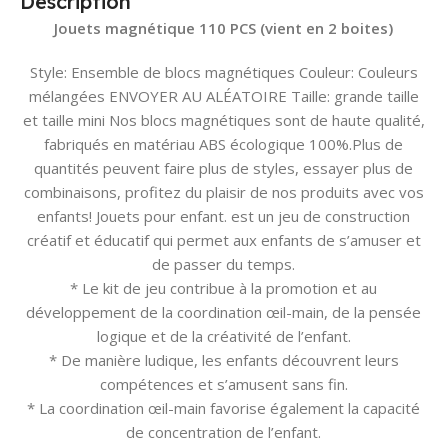
Description
Jouets magnétique 110 PCS (vient en 2 boites)
Style: Ensemble de blocs magnétiques Couleur: Couleurs
mélangées ENVOYER AU ALÉATOIRE Taille: grande taille
et taille mini Nos blocs magnétiques sont de haute qualité,
fabriqués en matériau ABS écologique 100%.Plus de
quantités peuvent faire plus de styles, essayer plus de
combinaisons, profitez du plaisir de nos produits avec vos
enfants! Jouets pour enfant. est un jeu de construction
créatif et éducatif qui permet aux enfants de s’amuser et
de passer du temps.
* Le kit de jeu contribue à la promotion et au
développement de la coordination œil-main, de la pensée
logique et de la créativité de l’enfant.
* De manière ludique, les enfants découvrent leurs
compétences et s’amusent sans fin.
* La coordination œil-main favorise également la capacité
de concentration de l’enfant.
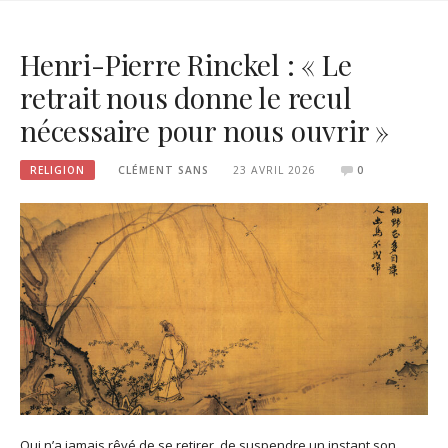
Henri-Pierre Rinckel : « Le
retrait nous donne le recul
nécessaire pour nous ouvrir »
RELIGION
CLÉMENT SANS
23 AVRIL 2026
0
Qui n’a jamais rêvé de se retirer, de suspendre un instant son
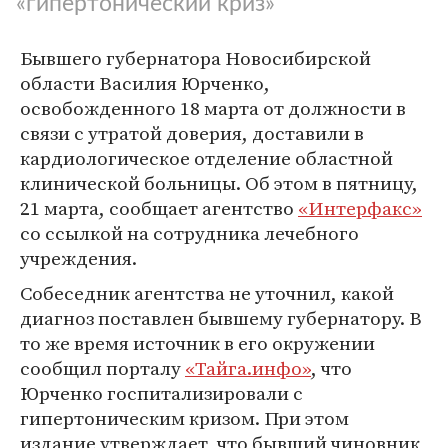
«гипертонический криз»
Бывшего губернатора Новосибирской
области Василия Юрченко,
освобожденного 18 марта от должности в
связи с утратой доверия, доставили в
кардиологическое отделение областной
клинической больницы. Об этом в пятницу,
21 марта, сообщает агентство
«Интерфакс»
со ссылкой на сотрудника лечебного
учреждения.
Собеседник агентства не уточнил, какой
диагноз поставлен бывшему губернатору. В
то же время источник в его окружении
сообщил порталу
«Тайга.инфо»
, что
Юрченко госпитализировали с
гипертоническим кризом. При этом
издание утверждает, что бывший чиновник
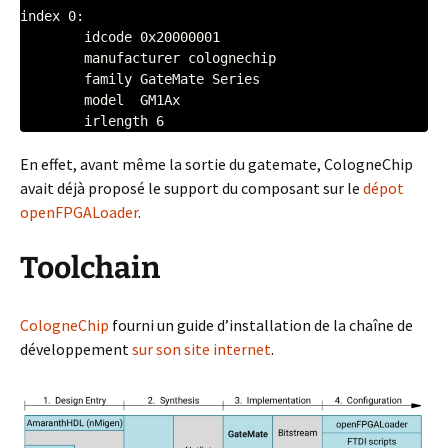
index 0:

	idcode 0x20000001

	manufacturer colognechip

	family GateMate Series

	model  GM1Ax

	irlength 6
En effet, avant même la sortie du gatemate, CologneChip
avait déjà proposé le support du composant sur le
dépot
openFPGALoader
.
Toolchain
CologneChip
fourni un guide d’installation de la chaîne de
développement
sur son site internet
.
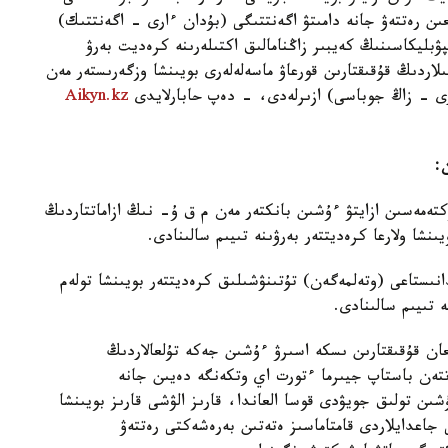
ىن رەتتەۋ جانە دامىتۋ اگەنتتىگى (بۇدان ءارى - اگەنتتىك)
ۋبليكاسىنىڭ كەيبىر زاڭنامالىق اكتىلەرىنە كرەديت بەرۋ
ىلاردىڭ قۇقىقتارىن قورعاۋ ماسەلەلەرى بويىنشا وزگەرىستەر مەن
ارى - زاڭ جوباسى) ازىرلەدى، - دەپ حابارلايدى
Aikyn.kz
:
ۇكتەمەسىن ازايتۋ ءۇشىن بانكتەر مەن م ق ۇ- نىڭ ازاماتتاردىڭ
نىستاعى (وتەلمەگەن) تۇتىنۋشىلىق كرەديتتەر بويىنشا تولەم
لعان قۇقىقتارىن ىسكە اسىرۋ ءۇشىن جەكە تۇلعالاردىڭ
تەن باستاپ جيىرما ءتورت اي وتكەنگە دەيىن جانە
ىن تولىق جويۋدى قوسا العاندا، قارىز الۋشى قارىز بويىنشا
ى جاعدايلاردى قامتاماسىز ەتەتىن بەرەشەكتى رەتتەۋ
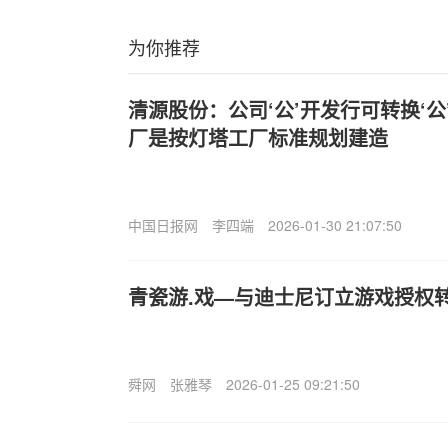
为你推荐
清源股份：公司‘公’开发行可转换‘
厂是按灯塔工厂标准规划建造
中国日报网
李四端
2026-01-30 21:07:50
青瓷游.戏—与迪士尼订立游戏授权
舜网
张雅琴
2026-01-25 09:21:50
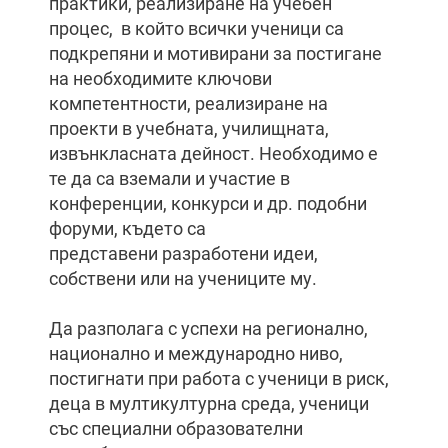
практики, реализиране на учебен
процес, в който всички ученици са
подкрепяни и мотивирани за постигане
на необходимите ключови
компетентности, реализиране на
проекти в учебната, училищната,
извънкласната дейност. Необходимо е
те да са вземали и участие в
конференции, конкурси и др. подобни
форуми, където са
представени разработени идеи,
собствени или на учениците му.
Да разполага с успехи на регионално,
национално и международно ниво,
постигнати при работа с ученици в риск,
деца в мултикултурна среда, ученици
със специални образователни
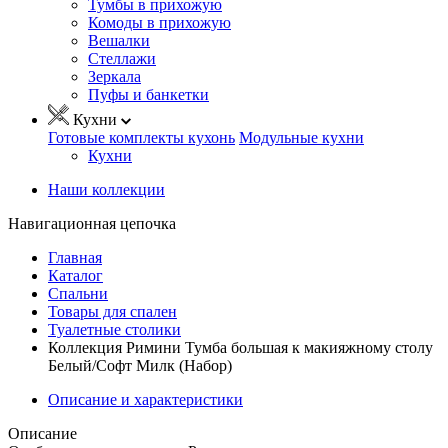
Тумбы в прихожую
Комоды в прихожую
Вешалки
Стеллажи
Зеркала
Пуфы и банкетки
Кухни
Готовые комплекты кухонь
Модульные кухни
Кухни
Наши коллекции
Навигационная цепочка
Главная
Каталог
Спальни
Товары для спален
Туалетные столики
Коллекция Римини Тумба большая к макияжному столу
Белый/Софт Милк (Набор)
Описание и характеристики
Описание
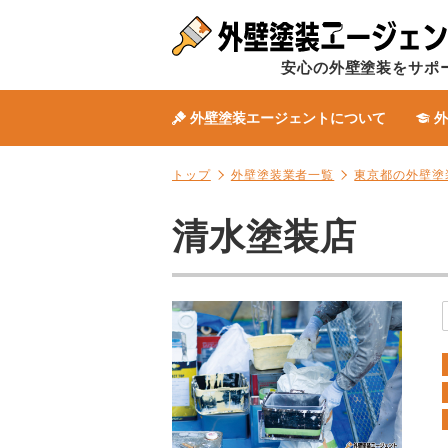
安心の外壁塗装をサポ
外壁塗装エージェントについて
外
トップ
外壁塗装業者一覧
東京都の外壁塗
清水塗装店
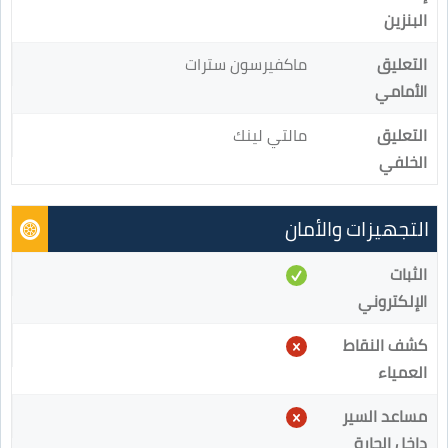
البنزين
التعليق
ماكفيرسون سترات
الأمامي
التعليق
مالتي لينك
الخلفي
التجهيزات والأمان
الثبات
الإلكتروني
كشف النقاط
العمياء
مساعد السير
داخل الحارة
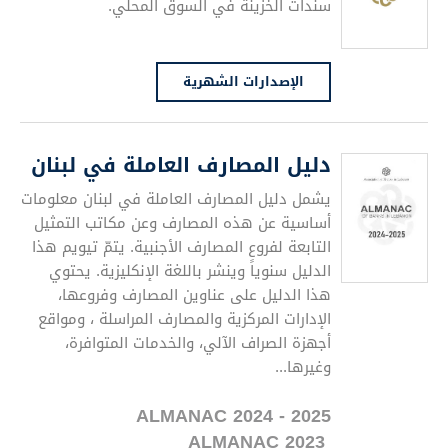
سندات الخزينة في السوق المحلي.
الإصدارات الشهرية
دليل المصارف العاملة في لبنان
يشمل دليل المصارف العاملة في لبنان معلومات
أساسية عن هذه المصارف وعن مكاتب التمثيل
التابعة لفروع المصارف الأجنبية. يتمّ تيويم هذا
الدليل سنوياً وينشر باللغة الإنكليزية. يحتوي
هذا الدليل على عناوين المصارف وفروعها،
الإدارات المركزية والمصارف المراسلة ، ومواقع
أجهزة الصراف الآلي، والخدمات المتوافرة،
وغيرها...
ALMANAC 2024 - 2025
ALMANAC
2023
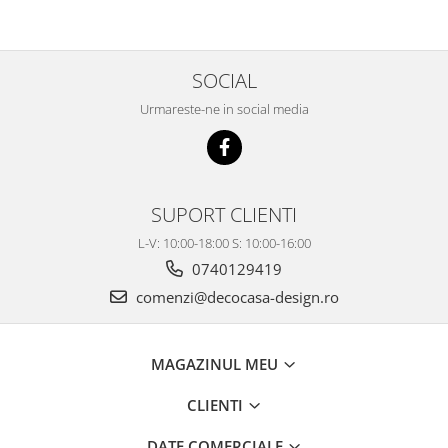
SOCIAL
Urmareste-ne in social media
SUPORT CLIENTI
L-V: 10:00-18:00 S: 10:00-16:00
0740129419
comenzi@decocasa-design.ro
MAGAZINUL MEU
CLIENTI
DATE COMERCIALE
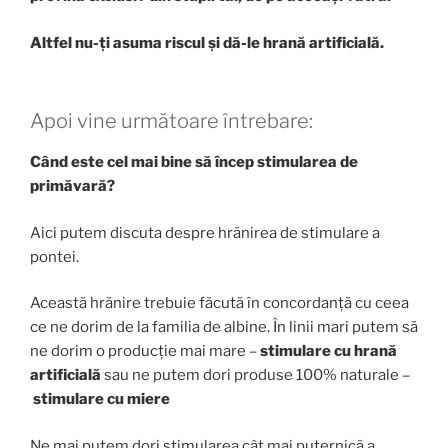
Altfel nu-ți asuma riscul și dă-le hrană artificială.
Apoi vine următoare întrebare:
Când este cel mai bine să încep stimularea de
primăvară?
Aici putem discuta despre hrănirea de stimulare a
pontei.
Această hrănire trebuie făcută în concordanță cu ceea
ce ne dorim de la familia de albine. În linii mari putem să
ne dorim o producție mai mare –
stimulare cu hrană
artificială
sau ne putem dori produse 100% naturale –
stimulare cu miere
Ne mai putem dori stimularea cât mai puternică a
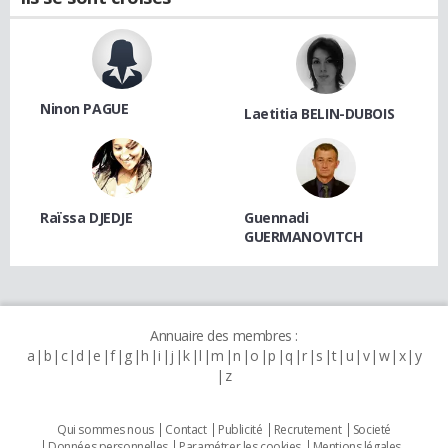
Ninon PAGUE
Laetitia BELIN-DUBOIS
Raïssa DJEDJE
Guennadi
GUERMANOVITCH
Annuaire des membres :
a
b
c
d
e
f
g
h
i
j
k
l
m
n
o
p
q
r
s
t
u
v
w
x
y
z
Qui sommes nous
Contact
Publicité
Recrutement
Societé
Données personnelles
Paramétrer les cookies
Mentions légales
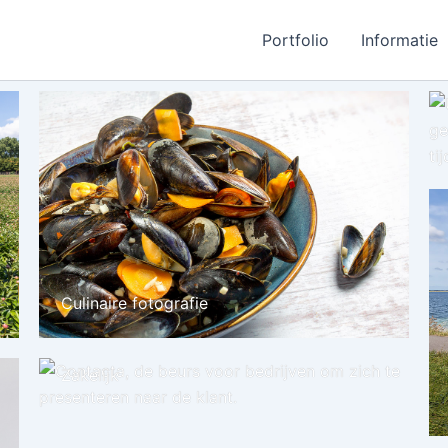
Portfolio
Informatie
Culinaire fotografie
Zakelijk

+===+

What to work on
Whenever the word "magnétiques" occurs in a line above, copy that line.

Response for this exercise
Style: Ensemble de blocs magnétiques Couleur: Couleurs
et taille mini Nos blocs magnétiques sont de haute qualité,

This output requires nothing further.